この小さな距離が、決定的な違いをもたらす。
嵐の中にいるとき、自分が嵐そのものになってしまっていれば、どこへも動けない。しかし、嵐の中にいながら、「いま嵐が来ている」と認識できれば、次の行動を選ぶことができる。脱フュージョンとは、嵐の中で「いま嵐が来ている」と気づく能力のことだ。
フランクルが強制収容所の極限状況の中で発見したのも、この能力の可能性であった。衣服を剥ぎ取られ、名前を番号に変えられ、生死も他者の手に委ねられた状況の中で、なおも彼が守り抜いたのは、「その状況をどのような態度で受け取るか」という、内側のわずかな自由だった。
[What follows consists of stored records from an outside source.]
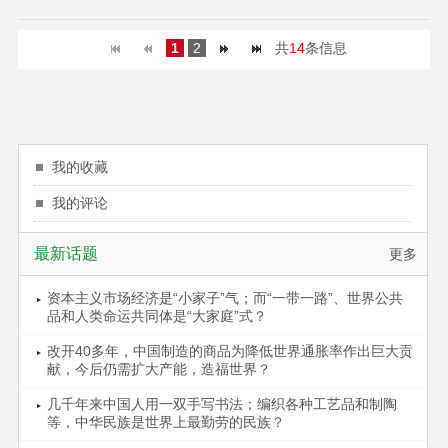
1
2
共
14
条信息
我的收藏
我的评论
最新话题
更多
资本主义市场经济是“小家子”气；而“一带一路”、世界公共
品和人类命运共同体是“大家庭”式？
改开40多年，中国制造的商品为降低世界通胀率作出巨大贡
献，今后仍需扩大产能，造福世界？
几千年来中国人用一双手写书法；编织各种工艺品和制陶
等，中华民族是世界上最勤劳的民族？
それは壮大な英雄的行為ではなく、むしろひどく地味な、しかし根源的な認知の行為である。事実と解釈の間に、かろうじて一本の細い線を引き続けること——静けさとは、その線を守る営みに他ならない。
静けさは、感情を持たないことではない。怒っていい。悲しんでいい。恐れていい。ただ、その感情に完全に飲み込まれるのではなく、「いま、自分はこの感情の中にいる」という、もう一人の自分の視点を、どこかに保ち続ける。それが、能動的受容としての静けさである。